[Activity]: Since the pictures are not wanted, reproduce only the rest of the records, exactly as given.

[Entries provided]:
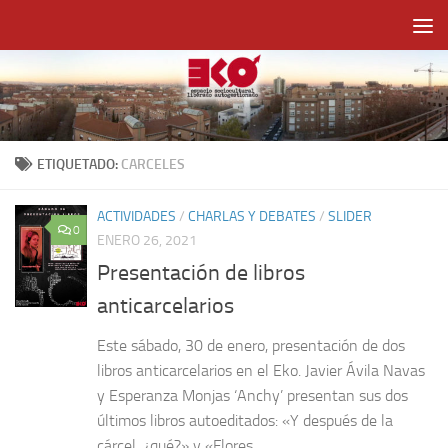
Saltar al contenido
ETIQUETADO:
CARCELES
ACTIVIDADES
/
CHARLAS Y DEBATES
/
SLIDER
0
ENERO 26, 2021
Presentación de libros
anticarcelarios
Este sábado, 30 de enero, presentación de dos
libros anticarcelarios en el Eko. Javier Ávila Navas
y Esperanza Monjas ‘Anchy’ presentan sus dos
últimos libros autoeditados: «Y después de la
cárcel, ¿qué?» y «Flores...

[Response area]:
Saltar al contenido
ETIQUETADO:
CARCELES
ACTIVIDADES
/
CHARLAS Y DEBATES
/
SLIDER
0
ENERO 26, 2021
Presentación de libros
anticarcelarios
Este sábado, 30 de enero, presentación de dos
libros anticarcelarios en el Eko. Javier Ávila Navas
y Esperanza Monjas ‘Anchy’ presentan sus dos
últimos libros autoeditados: «Y después de la
cárcel, ¿qué?» y «Flores...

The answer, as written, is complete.